There are 2048 attributes in the original fluorescence spectral data, each of which contains different spectral information, and the importance of different attributes to spectral analysis is obviously different. Non-critical attributes with low importance will affect the establishment of the classification model for mine water inrush samples and thus fail to achieve a good prediction effect. Based on random forest, the feature importance is analyzed. As shown in Figure 6, the importance of most attributes is 0. After MA preprocessing, some attributes eliminate interference information and make their importance prominent. The fluorescence spectrum with wavelengths between 420 and 620 nm has obvious characteristics, and the feature importance is between 0.1–0.3.

FIGURE 6

Characteristic importance of fluorescence spectra at different wavelength positions.

The RF classification model can select features from their importance through threshold selection for model optimization Hwang et al. (2023). Try to remove unimportant features at lower levels to optimize the accuracy and efficiency of the model. When the threshold is 0.25, the number of selected feature wavelengths is 2, the minimum classification error is 1.71 % , the number of trees is 60, and the training time is 0.202s. Although the training time is short, the minimum classification error value is too large. When the threshold is set to 0.10 and 0.05, the number of selected feature wavelengths is 281, and the number of decision trees is 18, the minimum classification error can reach 0. Then, the training time is 0.3790s and 0.3951s, respectively. Overall, when the threshold is 0.1, the classification effect is good, and the training time is short.

A total of seven groups of A-G samples mixed with different volume ratios of goaf water and sandstone water were trained. Since the test set and training set were generated randomly, the results would be different each time. The RF prediction model of a certain run was fitted, and the results are shown in Figure 7. After MA preprocessing, the RF model threshold was set to 0.10, and the number of characteristic wavelengths was 281. The predicted results were good, and the predicted values were basically consistent with the actual values. This is consistent with the results under different feature importance thresholds in Table 2.

FIGURE 7

Actual category and predicted category of the test set.

TABLE 2

The results of different feature importance thresholds.
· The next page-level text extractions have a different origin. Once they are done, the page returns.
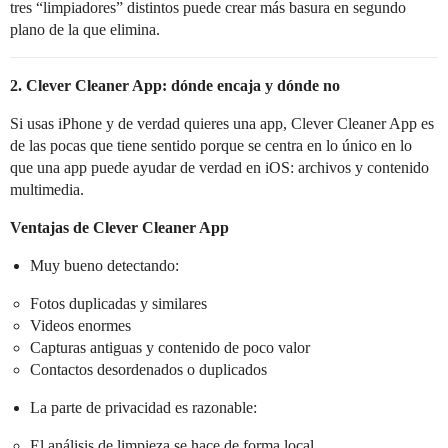
tres “limpiadores” distintos puede crear más basura en segundo
plano de la que elimina.
2. Clever Cleaner App: dónde encaja y dónde no
Si usas iPhone y de verdad quieres una app, Clever Cleaner App es
de las pocas que tiene sentido porque se centra en lo único en lo
que una app puede ayudar de verdad en iOS: archivos y contenido
multimedia.
Ventajas de Clever Cleaner App
Muy bueno detectando:
Fotos duplicadas y similares
Videos enormes
Capturas antiguas y contenido de poco valor
Contactos desordenados o duplicados
La parte de privacidad es razonable:
El análisis de limpieza se hace de forma local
Thresholds	Number of wavelengths	Minimum classification error (%)	Number of trees	Training time s)
0.25	2	1.71	60	0.2022
0.20	23	0.19	18	0.2341
0.15	85	0	37	0.2861
0.10	281	0	18	0.3790
0.05	281	0	18	0.3951

3.4 Comparison with traditional

In order to verify the evaluation effect and reliability of the RF algorithm model for mine water inrush prediction, Support Vector Machine (SVM) Ding et al. (2017), Principal Component Analysis (PCA) Zhou et al. (2020), and Moving average smoothing (MA) algorithm are used to identify mine water inrush independently or combined with algorithm modeling. In the experiment, the training data was randomly selected, and the experiment was repeated three times independently. The experimental results are the average of three times, as shown in Figure 8.

FIGURE 8

Comparison with traditional recognition methods.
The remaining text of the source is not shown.